Eiríkr est le premier viking à voyager vers le Groenland pour s’y fixer. Comme toute colonisation, il a bien fallu que de pauvres marins ballottés par les flots se retrouvent par hasard sur des terres inconnues. C’est donc sur foi d’une légende qu’il s’y rendra avec ses hommes. Il faut dire qu’il n’avait pas vraiment le choix, ayant été banni pour trois années des terres d’Islande pour avoir tué plusieurs hommes. Le thing, sorte d’assemblée des hommes les plus puissants sinon les plus riches de la région, en avait décidé ainsi.
La première saga nous rapporte des passage de cette aventure, de la vie au Groenland et de leurs expéditions vers le Vinland, mais traitant souvent de personnages différents, ce qui rend la lecture un peu difficile. On n’en reste pas moins émerveillé à la lecture de cette scène de divination, unique en son genre, ou bien de poésie scaldique.

 

« Les poutres du thing du métal ont dit
Lorsque je vins jusqu’ici
Que j’aurais la meilleure boisson.
Il me sied de jeter un blâme aux gens.
Le Týr du chapeau de Bildr
Est obligé de porter le sceau ;
Point de vin sur mes moustaches ;
En revanche il faut que je rampe jusqu’à la source. »

Le propre de cette poésie ancestrale est de faire au plus compliqué, en remplaçant les éléments les plus importants du récit par des métaphores.
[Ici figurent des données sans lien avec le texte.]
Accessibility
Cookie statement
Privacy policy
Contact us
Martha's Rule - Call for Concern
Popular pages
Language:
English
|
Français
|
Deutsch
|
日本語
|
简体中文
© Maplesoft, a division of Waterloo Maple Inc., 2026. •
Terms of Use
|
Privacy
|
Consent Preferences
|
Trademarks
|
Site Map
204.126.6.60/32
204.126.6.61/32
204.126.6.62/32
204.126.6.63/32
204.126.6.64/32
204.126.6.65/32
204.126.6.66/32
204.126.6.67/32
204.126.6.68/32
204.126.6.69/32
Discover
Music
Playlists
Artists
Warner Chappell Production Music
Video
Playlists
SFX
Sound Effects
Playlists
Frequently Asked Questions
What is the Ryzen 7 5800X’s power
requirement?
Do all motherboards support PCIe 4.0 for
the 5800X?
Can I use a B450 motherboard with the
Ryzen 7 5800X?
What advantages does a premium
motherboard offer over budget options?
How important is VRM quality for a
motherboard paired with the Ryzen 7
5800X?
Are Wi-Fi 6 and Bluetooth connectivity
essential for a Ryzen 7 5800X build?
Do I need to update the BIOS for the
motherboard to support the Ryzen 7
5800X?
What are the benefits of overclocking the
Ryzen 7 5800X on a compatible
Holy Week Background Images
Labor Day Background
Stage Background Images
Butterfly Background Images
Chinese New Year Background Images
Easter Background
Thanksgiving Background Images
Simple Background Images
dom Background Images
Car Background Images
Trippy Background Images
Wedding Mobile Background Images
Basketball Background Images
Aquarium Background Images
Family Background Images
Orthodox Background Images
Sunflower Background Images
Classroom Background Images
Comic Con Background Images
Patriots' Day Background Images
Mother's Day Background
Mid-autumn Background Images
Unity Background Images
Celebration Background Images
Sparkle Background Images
Ce petit passage est déclamé après que le poète a été obligé d’aller chercher de l’eau pour la troupe : le thing (conseil, rassemblement d’hommes) du métal (armés) est la bataille, ses poutres, les hommes (guerriers). Bildr doit être Ódin (le dieu de beaucoup de choses et portant de très nombreux noms), son chapeau est le casque qu’il porte, le Týr du casque est le guerrier (Tyr étant le dieu de la guerre), l’homme, ici le poète.
Cette strophe, une fois comprise, est plutôt amusante. Eh oui, on rigole aussi dans les sagas.
Les manuscrits d’origine sont perdus et ce sont des copies datant du 12e siècle environ qui ont été retrouvées. Elles sont donc plus récentes et marquées par le christianisme, qui apparaît vers 800 ap. J.C.. Beaucoup d’allusions y sont faites, et si certains hommes sont encore « païens » on ne se prive pas de le signaler. C’est cependant un détail minime pour cette aventure, qui raconte les expéditions au Canada du fils d’Eiríkr, Leifr et un norvégien du nom de Thorfinnr Karlsefni.
Malgré ces quelques difficultés c’est un ouvrage abordable, particulièrement pour une première lecture de saga. On prend un malin plaisir à découvrir les aventures de ces hommes d’un autre temps.
Ce type de récit est très représentatif de la littérature médiévale islandaise, prolifique à cette époque.